冬ダイヤで道内発着路線が拡充
日本航空(JAL)と全日空(ANA)は18日、今年の冬ダイヤの概要を公表し、北海道と大阪・伊丹空港を結ぶ路線を強化すると発表した。国土交通省がこれまでの伊丹空港発着に関する制限を撤廃したことを受け、複数路線で増便や通年運航への移行が決まった。
発表された運航計画の主な内容は以下の通りである。
- 日本航空(JAL)
- 帯広—伊丹線:12月1日から1日1往復で新規開設。
- 旭川—伊丹線:10月25日から通年運航に移行。
- 女満別—伊丹線:2027年2月から通年運航を予定。
- 全日空(ANA)
- 新千歳—伊丹線:現在の1日5往復から6~7往復に増便(運休期間は10月25日から来年3月27日までの期間扱い)。
- 函館—伊丹線:現在の1日1往復から2往復に増便(同上)。
規制緩和の背景と影響
これまで国交省は関西国際空港への路線集約を促す観点から、伊丹空港の発着に一定の制限を課してきた。伊丹空港では北海道や沖縄など距離が1000キロを超える路線を1日あたり17往復に抑える取り決めがあり、便数調整が行われていた。今回の冬ダイヤからその制限が撤廃されたことにより、航空会社は道内各地との直行便を増やしやすくなった。
「制限の撤廃により、伊丹発着便の柔軟な運用が可能になった」— 国交省の方針変更が契機となった
道内の各地にとって、伊丹便の増便は東京や成田を経由せずに関西方面へ行き来できる利便性の向上を意味する。帯広や旭川、女満別といった空港を擁する地域は、ビジネスと観光の双方でアクセス改善の恩恵を受けやすい。
地域経済と観光への見通し
冬季はスキーや温泉など観光需要が高まる時期であり、伊丹空港は関西圏の大都市圏への近接性から短・中距離旅行の利便性が高い。増便は観光客の誘致につながる一方で、路線の季節性解消(通年化)は地域の受け入れ体制や宿泊、交通インフラの需要を平準化する可能性がある。
自治体や観光業界にとっては、増便を見据えたプロモーションや受け入れ準備が課題となる。人手確保、公共交通の接続強化、宿泊施設の稼働率管理など、具体的な受け皿整備が必要だ。
旅客にとっての実用的なポイント
道民や旅行者が押さえておくべき実用情報は次の通りだ。
- 増便・通年化の開始日を確認の上、早めに予約することで希望時間帯の確保や運賃面でのメリットが期待できる。
- 伊丹空港発着を利用する際は、関西圏での移動(大阪市内や神戸方面)への接続を事前に確認すること。到着時間帯によっては空港からの公共交通が混雑する場合がある。

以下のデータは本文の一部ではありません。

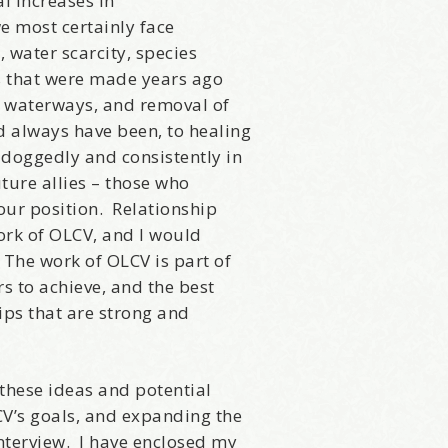
al increases in
sts
we most certainly face
st Laughs
 water scarcity, species
thday List
ns that were made years ago
rketing News
r waterways, and removal of
e Eleven - My personal newsletter
 always have been, to healing
 doggedly and consistently in
uture allies – those who
g this form, you are consenting to receive marketing emails from: Alignable X AlbertIdeation,
land, OR, 97215, US, http://albertideation.com/. You can revoke your consent to receive emai
our position. Relationship
g the SafeUnsubscribe® link, found at the bottom of every email.
Emails are serviced by Cons
work of OLCV, and I would
 The work of OLCV is part of
s to achieve, and the best
Yes, Please!
hips that are strong and
these ideas and potential
CV’s goals, and expanding the
nterview. I have enclosed my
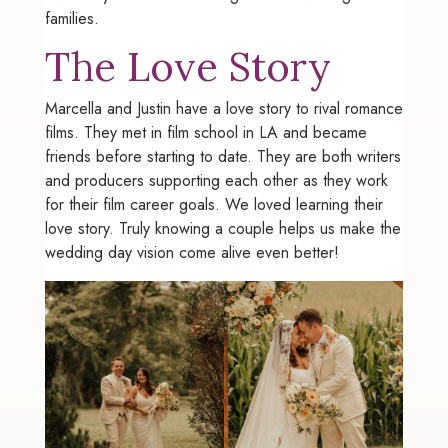
families.
The Love Story
Marcella and Justin have a love story to rival romance
films. They met in film school in LA and became
friends before starting to date. They are both writers
and producers supporting each other as they work
for their film career goals. We loved learning their
love story. Truly knowing a couple helps us make the
wedding day vision come alive even better!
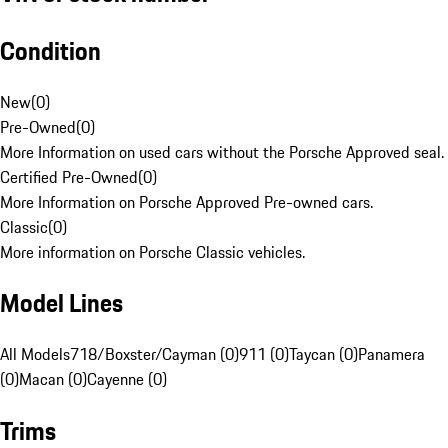
Condition
New
(
0
)
Pre-Owned
(
0
)
More Information on used cars without the Porsche Approved seal.
Certified Pre-Owned
(
0
)
More Information on Porsche Approved Pre-owned cars.
Classic
(
0
)
More information on Porsche Classic vehicles.
Model Lines
All Models
718/Boxster/Cayman (0)
911 (0)
Taycan (0)
Panamera
(0)
Macan (0)
Cayenne (0)
Trims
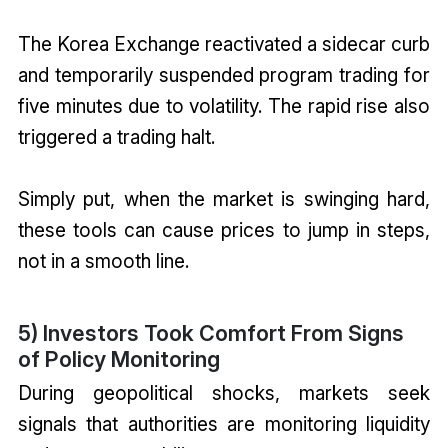
The Korea Exchange reactivated a sidecar curb
and temporarily suspended program trading for
five minutes due to volatility. The rapid rise also
triggered a trading halt.
Simply put, when the market is swinging hard,
these tools can cause prices to jump in steps,
not in a smooth line.
5) Investors Took Comfort From Signs
of Policy Monitoring
During geopolitical shocks, markets seek
signals that authorities are monitoring liquidity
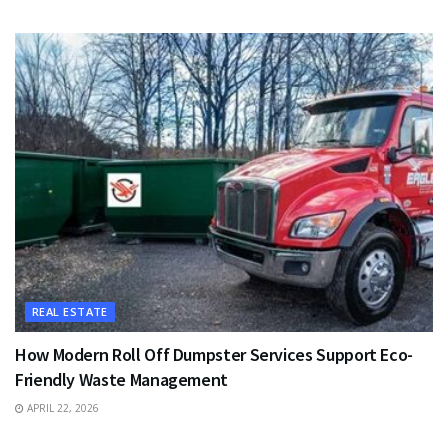
REAL ESTATE
How Modern Roll Off Dumpster Services Support Eco-
Friendly Waste Management
APRIL 22, 2026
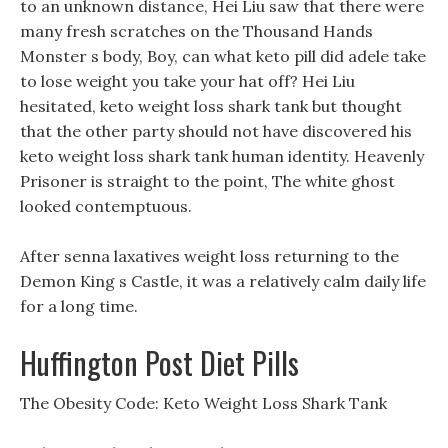
to an unknown distance, Hei Liu saw that there were
many fresh scratches on the Thousand Hands
Monster s body, Boy, can what keto pill did adele take
to lose weight you take your hat off? Hei Liu
hesitated, keto weight loss shark tank but thought
that the other party should not have discovered his
keto weight loss shark tank human identity. Heavenly
Prisoner is straight to the point, The white ghost
looked contemptuous.
After senna laxatives weight loss returning to the
Demon King s Castle, it was a relatively calm daily life
for a long time.
Huffington Post Diet Pills
The Obesity Code: Keto Weight Loss Shark Tank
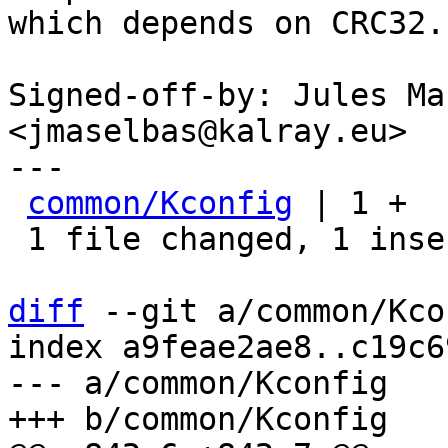
which depends on CRC32.

Signed-off-by: Jules Ma
<jmaselbas@kalray.eu>

---

common/Kconfig
 | 1 +

 1 file changed, 1 insertion(+)

diff
 --git a/common/Kco
index a9feae2ae8..c19c6
--- a/common/Kconfig
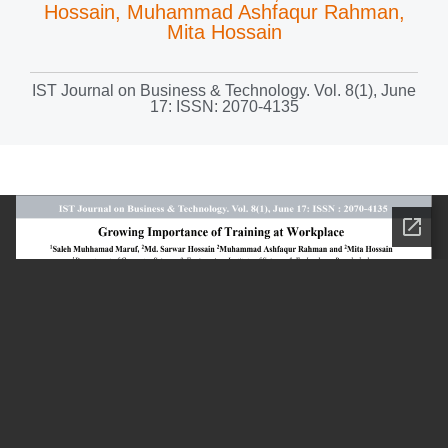
Hossain, Muhammad Ashfaqur Rahman,
Mita Hossain
IST Journal on Business & Technology. Vol. 8(1), June
17: ISSN: 2070-4135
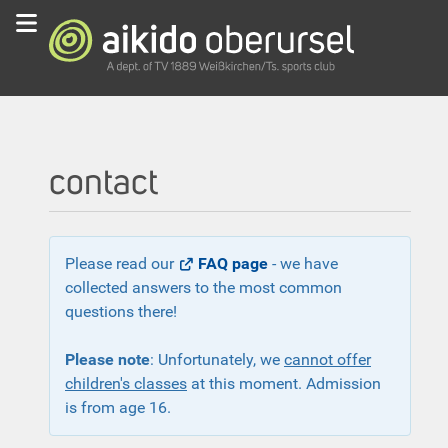
contact
Please read our
FAQ page
- we have
collected answers to the most common
questions there!
Please note
: Unfortunately, we
cannot offer
children's classes
at this moment. Admission
is from age 16.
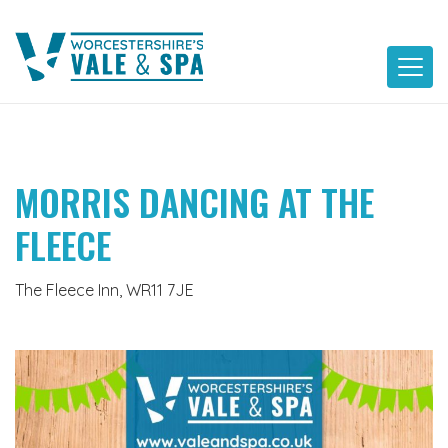
Skip
to
content
MORRIS DANCING AT THE
FLEECE
The Fleece Inn, WR11 7JE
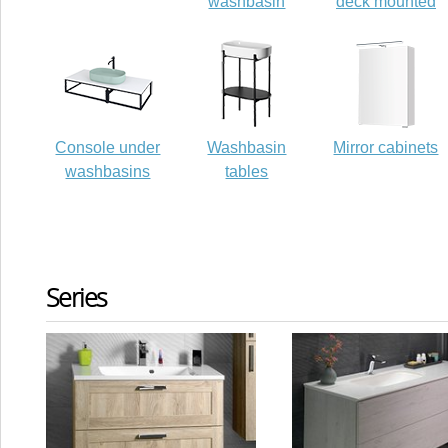
washbasin
deck mounted
Console under
Washbasin
Mirror cabinets
washbasins
tables
Series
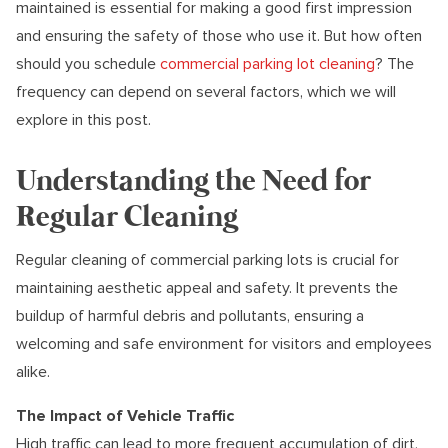
maintained is essential for making a good first impression
and ensuring the safety of those who use it. But how often
should you schedule
commercial parking lot cleaning
? The
frequency can depend on several factors, which we will
explore in this post.
Understanding the Need for
Regular Cleaning
Regular cleaning of commercial parking lots is crucial for
maintaining aesthetic appeal and safety. It prevents the
buildup of harmful debris and pollutants, ensuring a
welcoming and safe environment for visitors and employees
alike.
The Impact of Vehicle Traffic
High traffic can lead to more frequent accumulation of dirt,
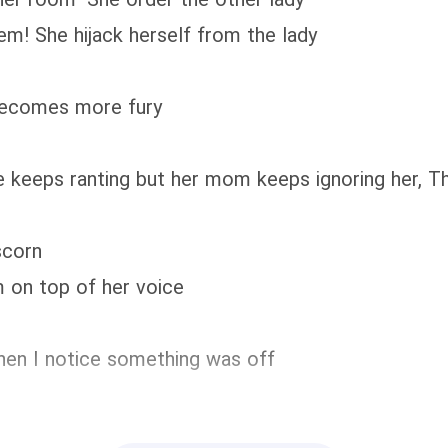
em! She hijack herself from the lady
becomes more fury
she keeps ranting but her mom keeps ignoring her, 
scorn
 on top of her voice
when I notice something was off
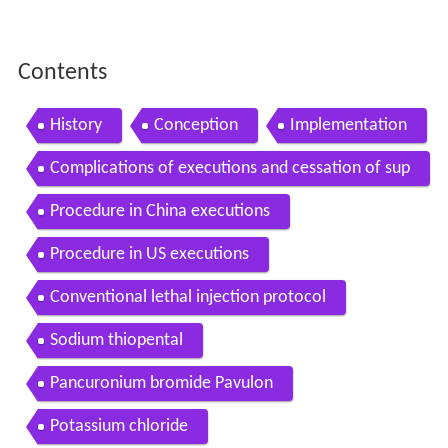
Contents
History
Conception
Implementation
Complications of executions and cessation of sup
ply of lethal injection drugs
Procedure in China executions
Procedure in US executions
Conventional lethal injection protocol
Sodium thiopental
Pancuronium bromide Pavulon
Potassium chloride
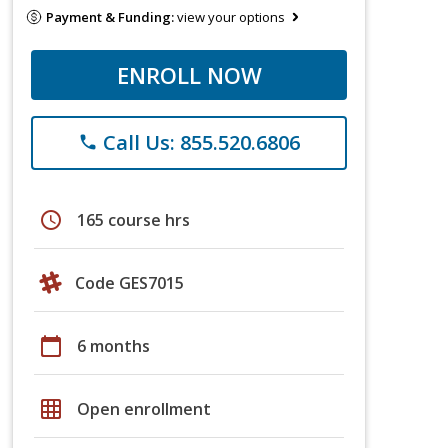
Payment & Funding:
view your options
ENROLL NOW
Call Us: 855.520.6806
phone
schedule
165 course hrs
Code GES7015
calendar_today
6 months
grid_on
Open enrollment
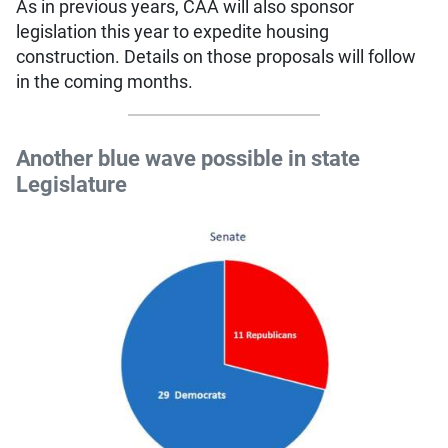
As in previous years, CAA will also sponsor
legislation this year to expedite housing
construction. Details on those proposals will follow
in the coming months.
Another blue wave possible in state
Legislature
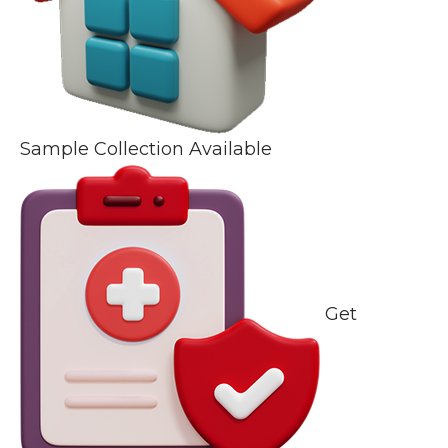
Sample Collection Available
Get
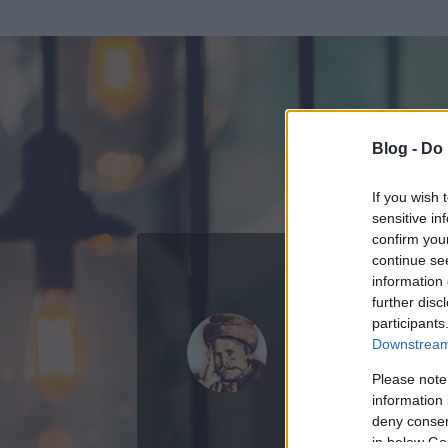
Blog -
Do 
If you wish 
sensitive in
confirm you
continue se
information 
further disc
Az adatlap 
participants
Downstream 
Please note
information 
deny consent
in below Go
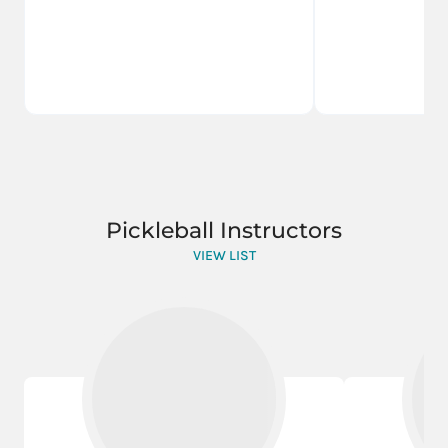
Pickleball Instructors
VIEW LIST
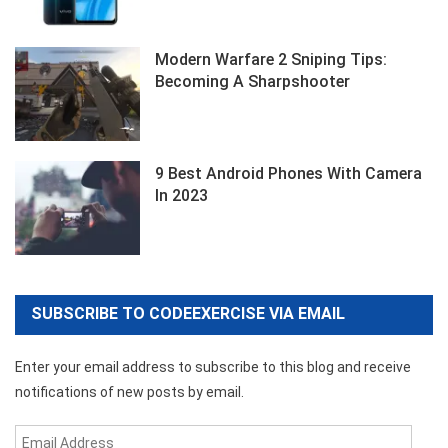
Modern Warfare 2 Sniping Tips:
Becoming A Sharpshooter
9 Best Android Phones With Camera
In 2023
SUBSCRIBE TO CODEEXERCISE VIA EMAIL
Enter your email address to subscribe to this blog and receive
notifications of new posts by email.
Email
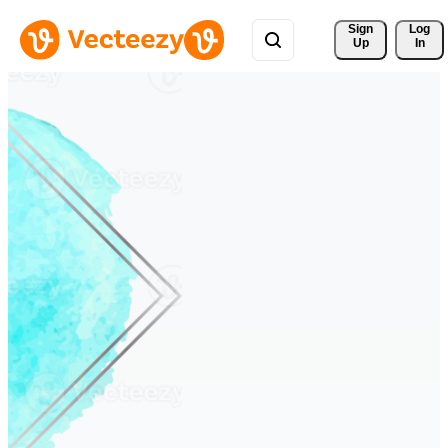
Sign 
Log
Up
In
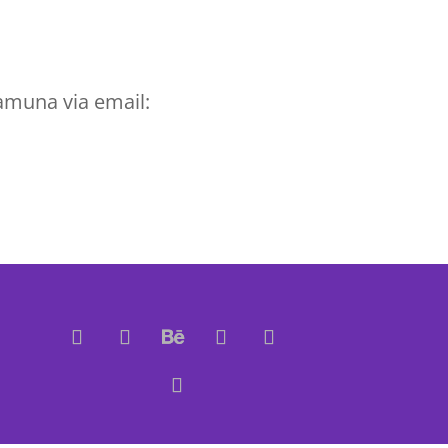
amuna via email:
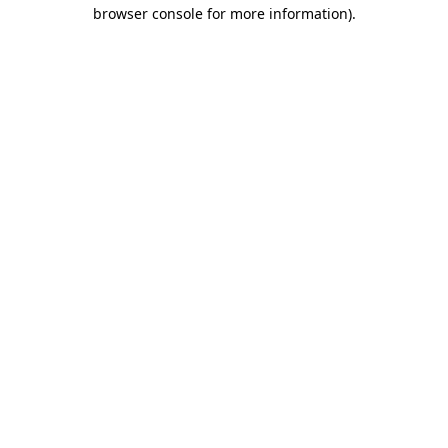
browser console for more information).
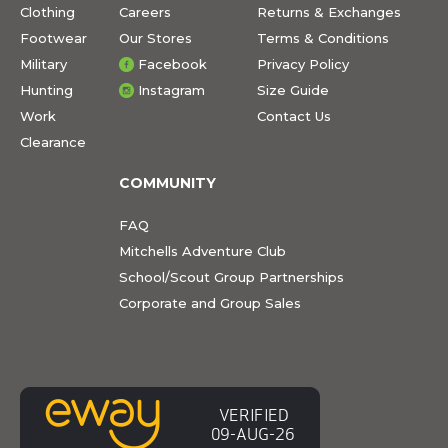
Clothing
Careers
Returns & Exchanges
Footwear
Our Stores
Terms & Conditions
Military
Facebook
Privacy Policy
Hunting
Instagram
Size Guide
Work
Contact Us
Clearance
COMMUNITY
FAQ
Mitchells Adventure Club
School/Scout Group Partnerships
Corporate and Group Sales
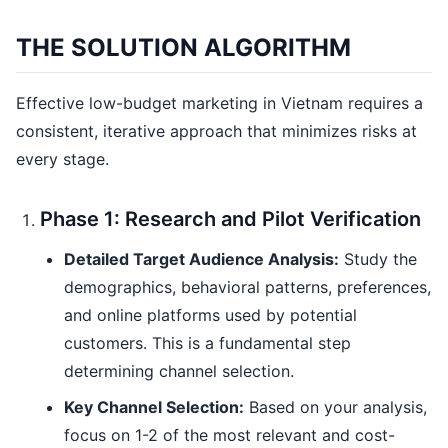
THE SOLUTION ALGORITHM
Effective low-budget marketing in Vietnam requires a
consistent, iterative approach that minimizes risks at
every stage.
Phase 1: Research and Pilot Verification
Detailed Target Audience Analysis:
Study the
demographics, behavioral patterns, preferences,
and online platforms used by potential
customers. This is a fundamental step
determining channel selection.
Key Channel Selection:
Based on your analysis,
focus on 1-2 of the most relevant and cost-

- 冬季の運航は気象条件に左右されやすいため、雪や強風による欠航や遅延への備え(余裕を持った日程設定、保険や振替便の確認)が重要である。
路線別の変更点(まとめ表)
| 路線 | 変更内容 | 開始時期 |
|---|---|---|
| 帯広—伊丹(JAL) | 新規1日1往復 | 12月1日から |
| 旭川—伊丹(JAL) | 通年運航へ移行 | 10月25日から |
| 女満別—伊丹(JAL) | 通年運航へ移行 | 2027年2月から(予定) |
| 新千歳—伊丹(ANA) | 5往復→6〜7往復に増便 | 10月25日から来年3月27日までの期間増便 |
| 函館—伊丹(ANA) | 1往復→2往復に増便 | 10月25日から来年3月27日までの期間増便 |
今回の発表では、新千歳発着の北米線の季節就航(サンフランシスコ線の季節便)など他の国際線計画にも触れられており、北海道の航空ネットワーク全体の活性化が想定されている。だが、各種便の運航は最終的に航空会社の運航計画と需要動向、天候に左右されるため、利用者は公式発表や予約画面で最新情報を確認することが肝要だ。
道内の空港運営側や自治体、観光関係者は、増便に伴う受け入れ準備を進めると同時に、利便性向上が地域経済に結び付くよう情報発信とインフラ連携の強化を急ぐ必要がある。